Work to complete – Using the data below, print exactly the line with "Ingresa tu comentario", the line with "Bina Darulaman Berhad (BDB)", and every line between them, but none of the pictures.

Source information –
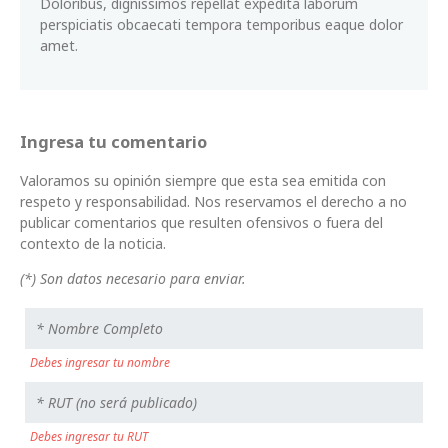
Doloribus, dignissimos repellat expedita laborum
perspiciatis obcaecati tempora temporibus eaque dolor
amet.
Ingresa tu comentario
Valoramos su opinión siempre que esta sea emitida con
respeto y responsabilidad. Nos reservamos el derecho a no
publicar comentarios que resulten ofensivos o fuera del
contexto de la noticia.
(*) Son datos necesario para enviar.
Debes ingresar tu nombre
Debes ingresar tu RUT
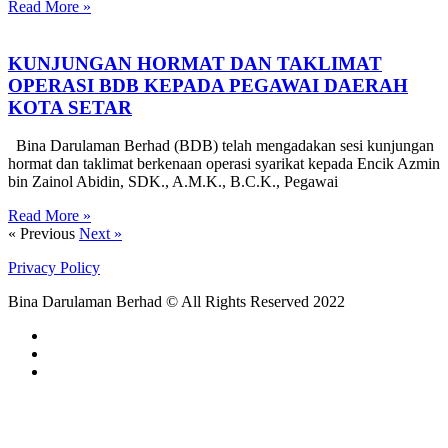
Read More »
KUNJUNGAN HORMAT DAN TAKLIMAT
OPERASI BDB KEPADA PEGAWAI DAERAH
KOTA SETAR
Bina Darulaman Berhad (BDB) telah mengadakan sesi kunjungan
hormat dan taklimat berkenaan operasi syarikat kepada Encik Azmin
bin Zainol Abidin, SDK., A.M.K., B.C.K., Pegawai
Read More »
« Previous
Next »
Privacy Policy
Bina Darulaman Berhad © All Rights Reserved 2022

Solution –
Ingresa tu comentario
Valoramos su opinión siempre que esta sea emitida con
respeto y responsabilidad. Nos reservamos el derecho a no
publicar comentarios que resulten ofensivos o fuera del
contexto de la noticia.
(*) Son datos necesario para enviar.
Debes ingresar tu nombre
Debes ingresar tu RUT
Read More »
KUNJUNGAN HORMAT DAN TAKLIMAT
OPERASI BDB KEPADA PEGAWAI DAERAH
KOTA SETAR
Bina Darulaman Berhad (BDB) telah mengadakan sesi kunjungan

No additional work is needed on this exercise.